NEW YORK (Reuters) – US government bonds rose on Thursday with 30-year yields climbing from record lows, as hopes of US-China trade talks and a bleak seven-year note auction cooled the recent torrid surge in the bond market.
FILE PHOTO: A specialist trader works on his floor on the New York Stock Exchange (NYSE) floor in New York, USA, August 2, 2019. REUTERS / Brendan McDermid
Part of the yield curve remained inverted with a negative gap between two- and 10-year returns US2US10YT = RR of -2.9 basis points, little changed during the day.
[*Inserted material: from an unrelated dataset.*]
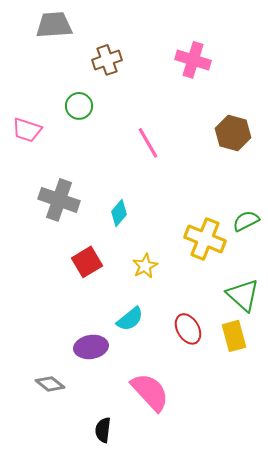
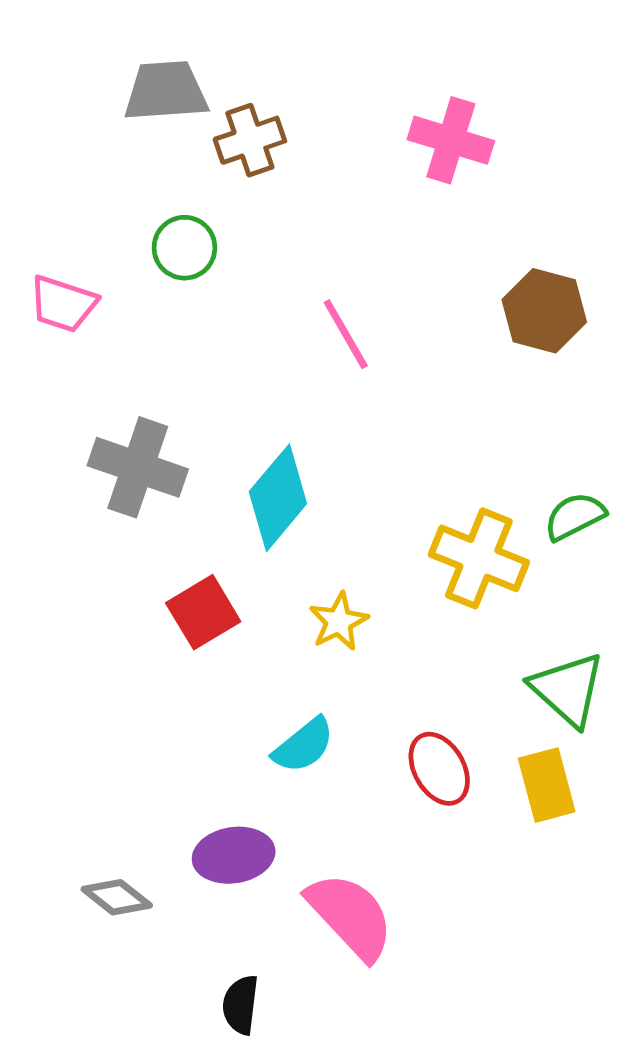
gray trapezoid: (54, 25) -> (166, 91), moved
cyan diamond: (119, 213) -> (278, 498), size x1.6
purple ellipse: (91, 347) -> (234, 855), moved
The yield curve has been reversed before each US recession in the last 50 years.
China's Ministry of Commerce on Thursday said Beijing and Washington are discussing the next round of face-to-face trade talks scheduled in September.
"The most important thing at the moment is to create the necessary conditions for both sides to continue the negotiations," said Commerce Department spokesman Gao Feng during a weekly briefing, adding that China negotiated "solemn representation" with the United States.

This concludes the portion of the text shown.